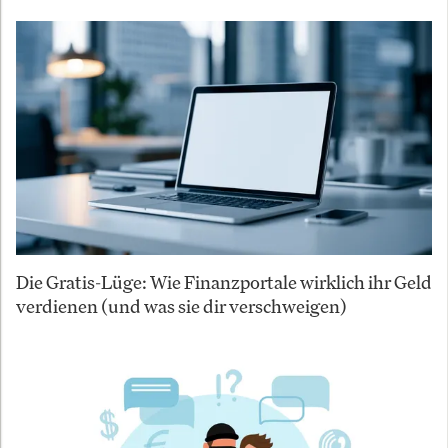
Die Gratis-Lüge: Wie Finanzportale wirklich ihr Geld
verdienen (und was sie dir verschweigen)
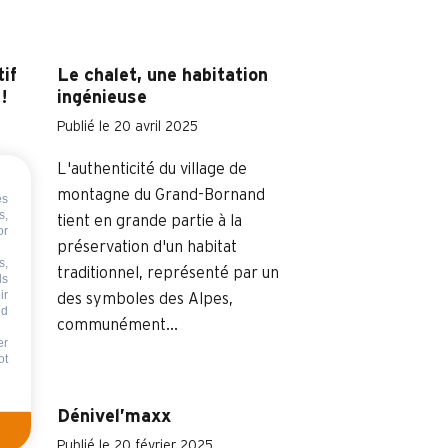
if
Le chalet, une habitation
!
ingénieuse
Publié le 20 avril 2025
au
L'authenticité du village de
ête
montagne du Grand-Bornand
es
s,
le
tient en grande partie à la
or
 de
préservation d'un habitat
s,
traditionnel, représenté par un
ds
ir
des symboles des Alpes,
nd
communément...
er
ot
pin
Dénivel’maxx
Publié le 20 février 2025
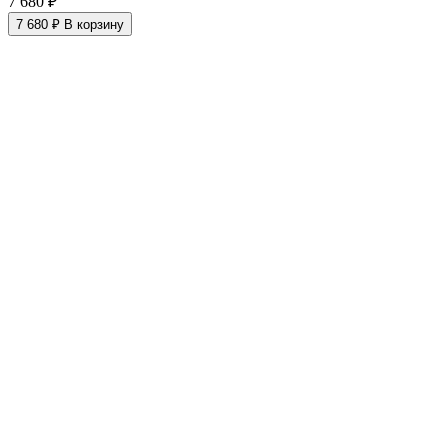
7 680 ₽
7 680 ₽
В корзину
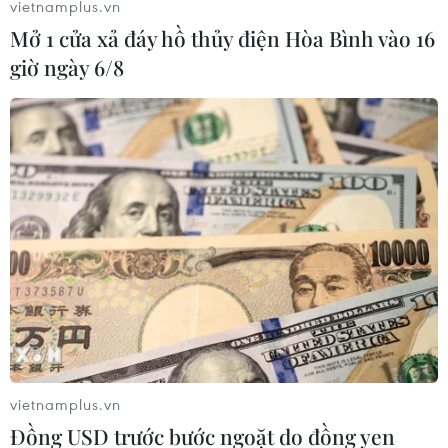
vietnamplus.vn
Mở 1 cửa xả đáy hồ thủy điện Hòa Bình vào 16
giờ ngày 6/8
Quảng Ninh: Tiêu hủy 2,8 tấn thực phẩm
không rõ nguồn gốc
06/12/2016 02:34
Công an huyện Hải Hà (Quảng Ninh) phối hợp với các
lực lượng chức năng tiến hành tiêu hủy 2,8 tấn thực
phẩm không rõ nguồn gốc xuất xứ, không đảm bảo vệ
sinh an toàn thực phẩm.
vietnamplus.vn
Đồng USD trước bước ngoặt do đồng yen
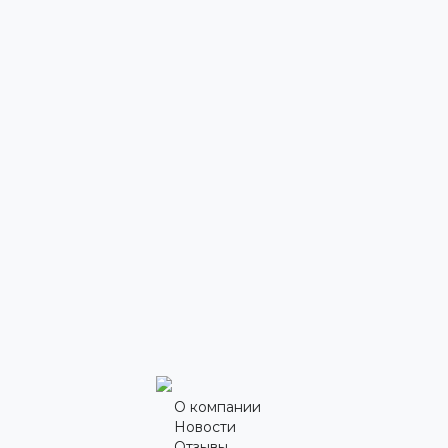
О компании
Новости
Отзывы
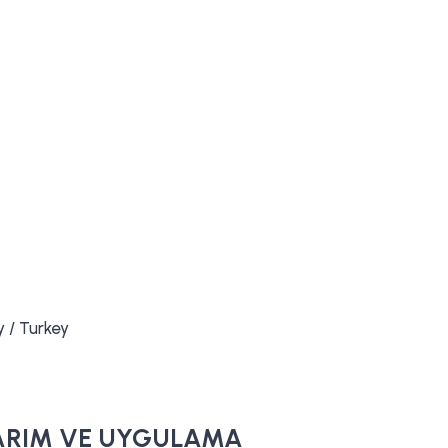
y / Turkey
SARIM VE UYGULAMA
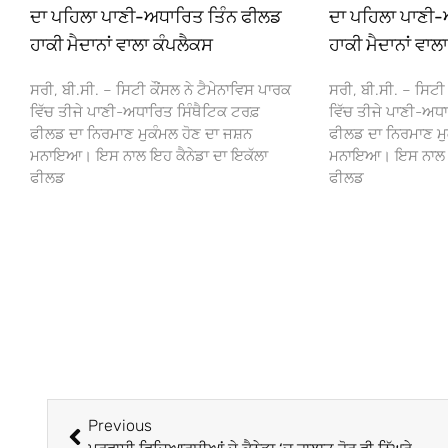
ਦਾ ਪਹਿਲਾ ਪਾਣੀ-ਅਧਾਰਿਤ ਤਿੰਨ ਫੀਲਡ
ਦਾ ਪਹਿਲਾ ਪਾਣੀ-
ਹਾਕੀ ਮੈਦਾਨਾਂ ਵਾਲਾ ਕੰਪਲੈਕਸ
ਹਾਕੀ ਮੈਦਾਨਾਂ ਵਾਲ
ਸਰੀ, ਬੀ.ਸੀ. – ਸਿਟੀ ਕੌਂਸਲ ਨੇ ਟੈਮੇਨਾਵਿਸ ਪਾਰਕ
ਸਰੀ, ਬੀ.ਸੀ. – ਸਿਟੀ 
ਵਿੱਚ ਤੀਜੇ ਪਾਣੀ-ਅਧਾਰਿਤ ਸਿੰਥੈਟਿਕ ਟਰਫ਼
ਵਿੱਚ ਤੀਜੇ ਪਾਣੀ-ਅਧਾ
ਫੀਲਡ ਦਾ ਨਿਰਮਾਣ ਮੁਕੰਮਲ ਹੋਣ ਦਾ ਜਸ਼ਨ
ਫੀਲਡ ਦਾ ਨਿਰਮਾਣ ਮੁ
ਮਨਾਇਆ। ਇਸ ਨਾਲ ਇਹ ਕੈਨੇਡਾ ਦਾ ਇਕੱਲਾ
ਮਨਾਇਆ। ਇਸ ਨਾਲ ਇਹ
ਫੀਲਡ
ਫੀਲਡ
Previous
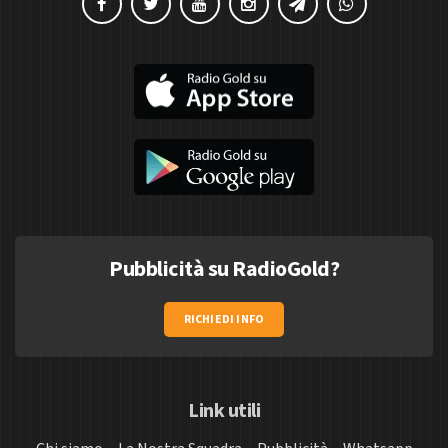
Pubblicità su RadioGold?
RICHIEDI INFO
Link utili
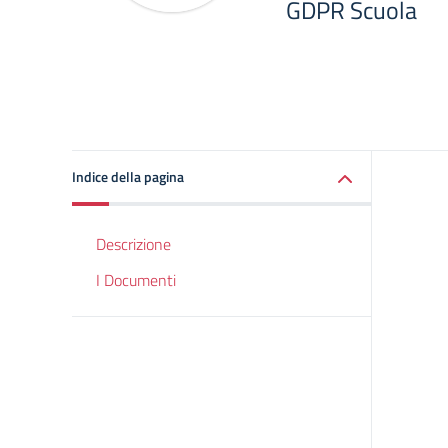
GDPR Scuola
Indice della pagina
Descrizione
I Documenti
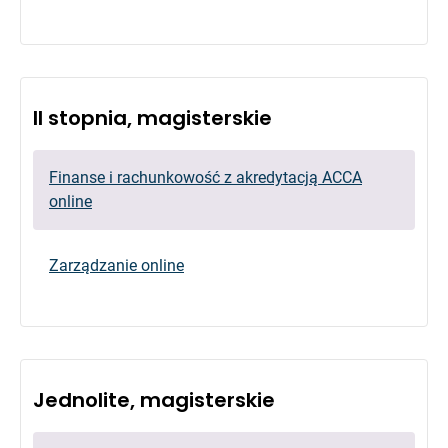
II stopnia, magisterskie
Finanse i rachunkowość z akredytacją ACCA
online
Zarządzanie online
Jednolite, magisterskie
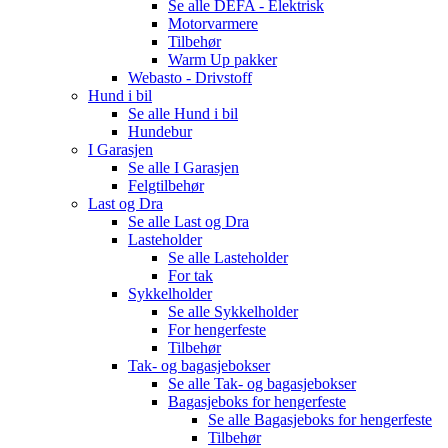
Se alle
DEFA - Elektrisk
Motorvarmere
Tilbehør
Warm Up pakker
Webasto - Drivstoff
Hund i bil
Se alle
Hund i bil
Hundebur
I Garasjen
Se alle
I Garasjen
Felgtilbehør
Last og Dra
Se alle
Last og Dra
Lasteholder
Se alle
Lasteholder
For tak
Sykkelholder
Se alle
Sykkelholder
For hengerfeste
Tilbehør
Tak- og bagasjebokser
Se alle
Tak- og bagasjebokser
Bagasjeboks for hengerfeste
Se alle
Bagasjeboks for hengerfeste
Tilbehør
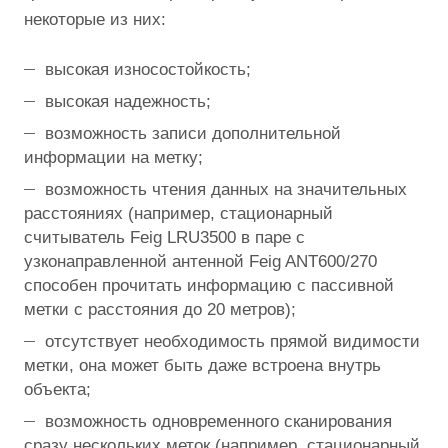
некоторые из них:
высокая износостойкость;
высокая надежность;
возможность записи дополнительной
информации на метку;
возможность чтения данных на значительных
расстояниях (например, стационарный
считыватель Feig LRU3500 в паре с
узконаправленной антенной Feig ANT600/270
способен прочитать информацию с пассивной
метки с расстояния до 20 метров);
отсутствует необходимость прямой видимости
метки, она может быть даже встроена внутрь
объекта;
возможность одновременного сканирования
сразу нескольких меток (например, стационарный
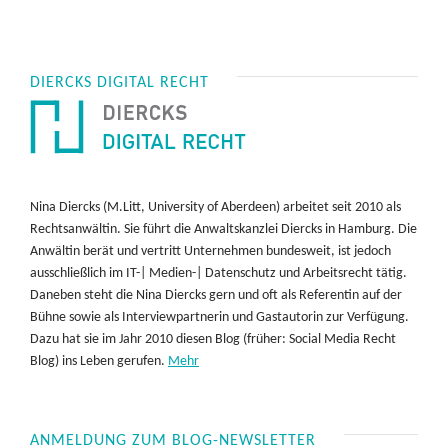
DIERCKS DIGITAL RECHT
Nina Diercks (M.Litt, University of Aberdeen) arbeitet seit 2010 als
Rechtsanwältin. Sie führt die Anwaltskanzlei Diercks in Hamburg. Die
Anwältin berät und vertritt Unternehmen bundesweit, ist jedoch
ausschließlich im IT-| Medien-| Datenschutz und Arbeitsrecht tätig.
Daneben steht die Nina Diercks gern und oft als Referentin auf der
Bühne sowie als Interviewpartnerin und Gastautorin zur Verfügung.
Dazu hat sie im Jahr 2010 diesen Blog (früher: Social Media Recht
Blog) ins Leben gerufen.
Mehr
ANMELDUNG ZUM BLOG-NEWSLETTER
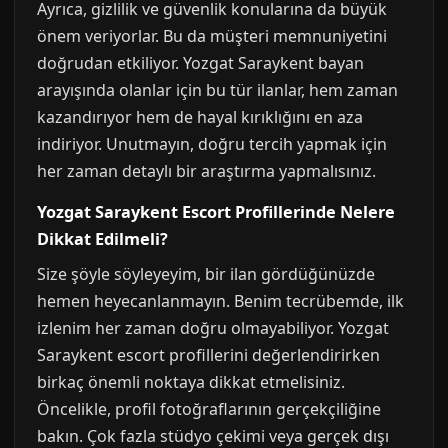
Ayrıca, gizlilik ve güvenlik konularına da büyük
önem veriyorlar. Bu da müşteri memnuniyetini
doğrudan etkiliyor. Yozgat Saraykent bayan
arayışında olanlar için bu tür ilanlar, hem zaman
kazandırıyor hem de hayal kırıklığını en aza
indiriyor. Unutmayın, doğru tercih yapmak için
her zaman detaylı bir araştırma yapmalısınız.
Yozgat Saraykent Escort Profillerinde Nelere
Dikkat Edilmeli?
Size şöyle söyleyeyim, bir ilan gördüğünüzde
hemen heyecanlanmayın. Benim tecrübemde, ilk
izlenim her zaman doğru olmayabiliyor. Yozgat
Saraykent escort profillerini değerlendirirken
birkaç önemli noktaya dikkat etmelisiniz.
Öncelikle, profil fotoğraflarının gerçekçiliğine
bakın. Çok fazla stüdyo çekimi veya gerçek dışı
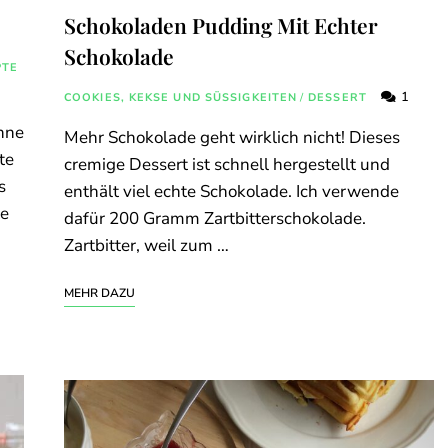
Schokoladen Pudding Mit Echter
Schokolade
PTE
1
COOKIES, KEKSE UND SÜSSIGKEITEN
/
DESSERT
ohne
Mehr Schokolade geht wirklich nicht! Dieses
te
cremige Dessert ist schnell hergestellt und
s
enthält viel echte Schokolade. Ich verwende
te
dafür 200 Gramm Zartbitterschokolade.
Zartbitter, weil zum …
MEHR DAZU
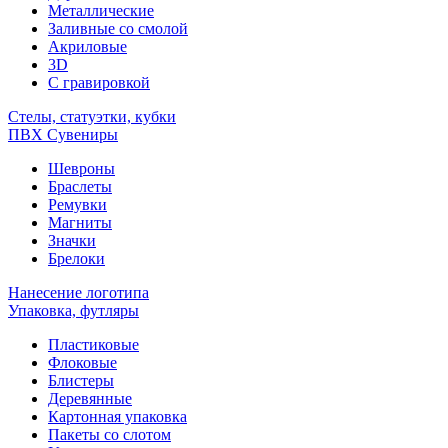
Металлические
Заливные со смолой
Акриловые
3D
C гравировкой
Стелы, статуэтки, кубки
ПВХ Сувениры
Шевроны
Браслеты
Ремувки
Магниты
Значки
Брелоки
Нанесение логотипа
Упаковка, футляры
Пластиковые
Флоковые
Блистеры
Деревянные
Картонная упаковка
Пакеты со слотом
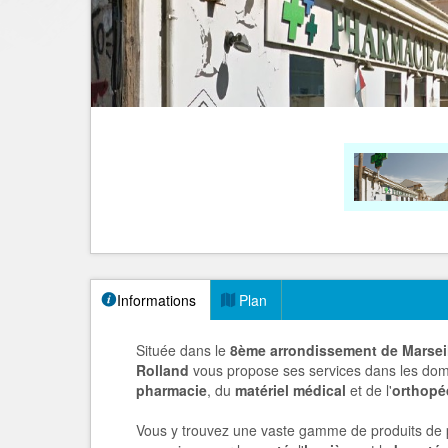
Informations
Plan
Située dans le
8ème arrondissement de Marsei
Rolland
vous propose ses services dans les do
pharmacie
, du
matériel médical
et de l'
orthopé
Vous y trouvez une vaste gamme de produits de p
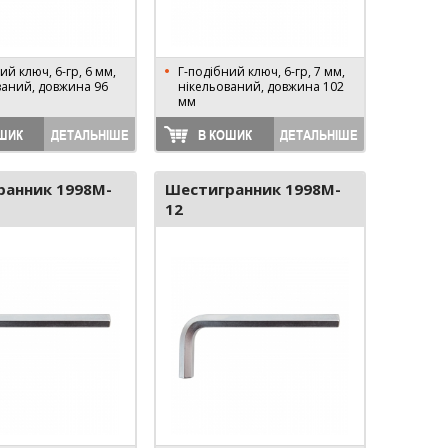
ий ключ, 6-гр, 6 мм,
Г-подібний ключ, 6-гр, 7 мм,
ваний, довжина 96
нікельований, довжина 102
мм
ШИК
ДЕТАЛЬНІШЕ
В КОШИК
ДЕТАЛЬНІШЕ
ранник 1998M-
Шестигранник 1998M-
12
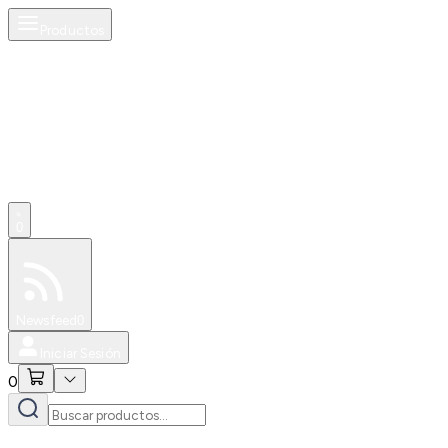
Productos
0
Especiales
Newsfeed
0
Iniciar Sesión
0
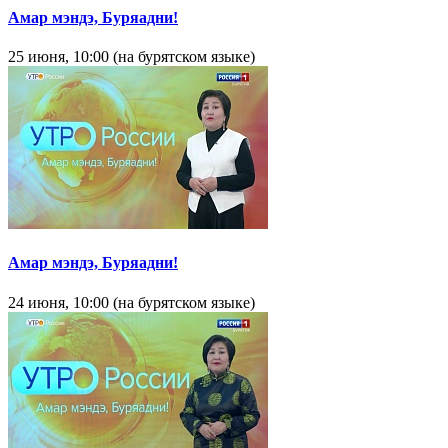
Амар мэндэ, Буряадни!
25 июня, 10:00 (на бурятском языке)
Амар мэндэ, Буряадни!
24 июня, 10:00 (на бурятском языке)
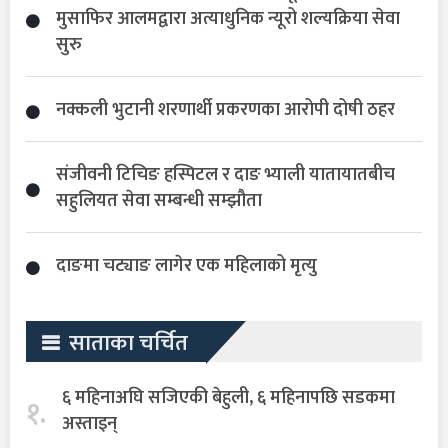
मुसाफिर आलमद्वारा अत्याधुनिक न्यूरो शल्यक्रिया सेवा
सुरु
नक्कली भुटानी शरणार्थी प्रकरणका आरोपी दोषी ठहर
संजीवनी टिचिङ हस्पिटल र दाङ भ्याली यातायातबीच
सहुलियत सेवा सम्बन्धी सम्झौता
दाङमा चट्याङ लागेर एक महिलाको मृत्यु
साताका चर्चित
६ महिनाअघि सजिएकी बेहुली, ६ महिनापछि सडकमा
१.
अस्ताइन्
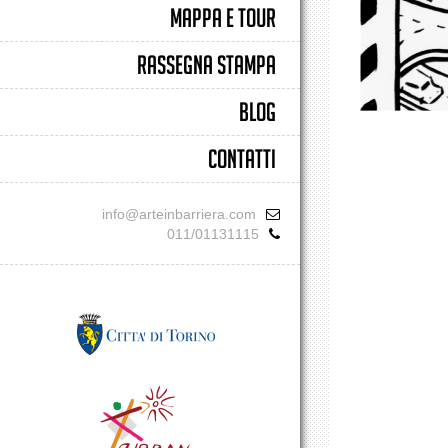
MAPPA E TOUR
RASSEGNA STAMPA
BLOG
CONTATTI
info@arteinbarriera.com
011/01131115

● ● ● ● ● ● ●

Activity
Repeat the listing exactly, minus its pictures.

Exercise result
Die Gratis-Lüge: Wie Finanzportale wirklich ihr Geld
verdienen (und was sie dir verschweigen)
if
Le chalet, une habitation
!
ingénieuse
Publié le 20 avril 2025
au
L'authenticité du village de
ête
montagne du Grand-Bornand
es
s,
le
tient en grande partie à la
or
 de
préservation d'un habitat
s,
traditionnel, représenté par un
ds
ir
des symboles des Alpes,
nd
communément...
er
ot
pin
Dénivel’maxx
Publié le 20 février 2025
7 680 ₽
7 680 ₽
В корзину
vietnamplus.vn
Mở 1 cửa xả đáy hồ thủy điện Hòa Bình vào 16
giờ ngày 6/8
Quảng Ninh: Tiêu hủy 2,8 tấn thực phẩm
không rõ nguồn gốc
06/12/2016 02:34
Công an huyện Hải Hà (Quảng Ninh) phối hợp với các
lực lượng chức năng tiến hành tiêu hủy 2,8 tấn thực
phẩm không rõ nguồn gốc xuất xứ, không đảm bảo vệ
sinh an toàn thực phẩm.
vietnamplus.vn
Đồng USD trước bước ngoặt do đồng yen
О компании
Новости
Отзывы
y / Turkey
SARIM VE UYGULAMA
ਦਾ ਪਹਿਲਾ ਪਾਣੀ-ਅਧਾਰਿਤ ਤਿੰਨ ਫੀਲਡ
ਦਾ ਪਹਿਲਾ ਪਾਣੀ-
ਹਾਕੀ ਮੈਦਾਨਾਂ ਵਾਲਾ ਕੰਪਲੈਕਸ
ਹਾਕੀ ਮੈਦਾਨਾਂ ਵਾਲ
ਸਰੀ, ਬੀ.ਸੀ. – ਸਿਟੀ ਕੌਂਸਲ ਨੇ ਟੈਮੇਨਾਵਿਸ ਪਾਰਕ
ਸਰੀ, ਬੀ.ਸੀ. – ਸਿਟੀ 
ਵਿੱਚ ਤੀਜੇ ਪਾਣੀ-ਅਧਾਰਿਤ ਸਿੰਥੈਟਿਕ ਟਰਫ਼
ਵਿੱਚ ਤੀਜੇ ਪਾਣੀ-ਅਧਾ
ਫੀਲਡ ਦਾ ਨਿਰਮਾਣ ਮੁਕੰਮਲ ਹੋਣ ਦਾ ਜਸ਼ਨ
ਫੀਲਡ ਦਾ ਨਿਰਮਾਣ ਮੁ
ਮਨਾਇਆ। ਇਸ ਨਾਲ ਇਹ ਕੈਨੇਡਾ ਦਾ ਇਕੱਲਾ
ਮਨਾਇਆ। ਇਸ ਨਾਲ ਇਹ
ਫੀਲਡ
ਫੀਲਡ
Previous
Pubblicità su RadioGold?
RICHIEDI INFO
Link utili
GDPR Scuola
Indice della pagina
Descrizione
I Documenti
II stopnia, magisterskie
Finanse i rachunkowość z akredytacją ACCA
online
Zarządzanie online
Jednolite, magisterskie
Se alle
DEFA - Elektrisk
Motorvarmere
Tilbehør
Warm Up pakker
Webasto - Drivstoff
Hund i bil
Se alle
Hund i bil
Hundebur
I Garasjen
Se alle
I Garasjen
Felgtilbehør
Last og Dra
Se alle
Last og Dra
Lasteholder
Se alle
Lasteholder
For tak
Sykkelholder
Se alle
Sykkelholder
For hengerfeste
Tilbehør
Tak- og bagasjebokser
Se alle
Tak- og bagasjebokser
Bagasjeboks for hengerfeste
Se alle
Bagasjeboks for hengerfeste
Tilbehør
некоторые из них:
высокая износостойкость;
высокая надежность;
возможность записи дополнительной
информации на метку;
возможность чтения данных на значительных
расстояниях (например, стационарный
считыватель Feig LRU3500 в паре с
узконаправленной антенной Feig ANT600/270
способен прочитать информацию с пассивной
метки с расстояния до 20 метров);
отсутствует необходимость прямой видимости
метки, она может быть даже встроена внутрь
объекта;
возможность одновременного сканирования
сразу нескольких меток (например, стационарный
DIERCKS DIGITAL RECHT
Nina Diercks (M.Litt, University of Aberdeen) arbeitet seit 2010 als
Rechtsanwältin. Sie führt die Anwaltskanzlei Diercks in Hamburg. Die
Anwältin berät und vertritt Unternehmen bundesweit, ist jedoch
ausschließlich im IT-| Medien-| Datenschutz und Arbeitsrecht tätig.
Daneben steht die Nina Diercks gern und oft als Referentin auf der
Bühne sowie als Interviewpartnerin und Gastautorin zur Verfügung.
Dazu hat sie im Jahr 2010 diesen Blog (früher: Social Media Recht
Blog) ins Leben gerufen.
Mehr
ANMELDUNG ZUM BLOG-NEWSLETTER
Ayrıca, gizlilik ve güvenlik konularına da büyük
önem veriyorlar. Bu da müşteri memnuniyetini
doğrudan etkiliyor. Yozgat Saraykent bayan
arayışında olanlar için bu tür ilanlar, hem zaman
kazandırıyor hem de hayal kırıklığını en aza
indiriyor. Unutmayın, doğru tercih yapmak için
her zaman detaylı bir araştırma yapmalısınız.
Yozgat Saraykent Escort Profillerinde Nelere
Dikkat Edilmeli?
Size şöyle söyleyeyim, bir ilan gördüğünüzde
hemen heyecanlanmayın. Benim tecrübemde, ilk
izlenim her zaman doğru olmayabiliyor. Yozgat
Saraykent escort profillerini değerlendirirken
birkaç önemli noktaya dikkat etmelisiniz.
Öncelikle, profil fotoğraflarının gerçekçiliğine
bakın. Çok fazla stüdyo çekimi veya gerçek dışı
Schokoladen Pudding Mit Echter
Schokolade
PTE
1
COOKIES, KEKSE UND SÜSSIGKEITEN
/
DESSERT
ohne
Mehr Schokolade geht wirklich nicht! Dieses
te
cremige Dessert ist schnell hergestellt und
s
enthält viel echte Schokolade. Ich verwende
te
dafür 200 Gramm Zartbitterschokolade.
Zartbitter, weil zum …
MEHR DAZU
Металлические
Заливные со смолой
Акриловые
3D
C гравировкой
Стелы, статуэтки, кубки
ПВХ Сувениры
Шевроны
Браслеты
Ремувки
Магниты
Значки
Брелоки
Нанесение логотипа
Упаковка, футляры
Пластиковые
Флоковые
Блистеры
Деревянные
Картонная упаковка
Пакеты со слотом
Informations
Plan
Située dans le
8ème arrondissement de Marsei
Rolland
vous propose ses services dans les do
pharmacie
, du
matériel médical
et de l'
orthopé
Vous y trouvez une vaste gamme de produits de p
ий ключ, 6-гр, 6 мм,
Г-подібний ключ, 6-гр, 7 мм,
ваний, довжина 96
нікельований, довжина 102
мм
ШИК
ДЕТАЛЬНІШЕ
В КОШИК
ДЕТАЛЬНІШЕ
ранник 1998M-
Шестигранник 1998M-
12
Productos
0
Especiales
Newsfeed
0
Iniciar Sesión
0
Амар мэндэ, Буряадни!
25 июня, 10:00 (на бурятском языке)
Амар мэндэ, Буряадни!
24 июня, 10:00 (на бурятском языке)
मुसाफिर आलमद्वारा अत्याधुनिक न्यूरो शल्यक्रिया सेवा
सुरु
नक्कली भुटानी शरणार्थी प्रकरणका आरोपी दोषी ठहर
संजीवनी टिचिङ हस्पिटल र दाङ भ्याली यातायातबीच
सहुलियत सेवा सम्बन्धी सम्झौता
दाङमा चट्याङ लागेर एक महिलाको मृत्यु
साताका चर्चित
६ महिनाअघि सजिएकी बेहुली, ६ महिनापछि सडकमा
१.
अस्ताइन्
MAPPA E TOUR
RASSEGNA STAMPA
BLOG
CONTATTI
info@arteinbarriera.com
011/01131115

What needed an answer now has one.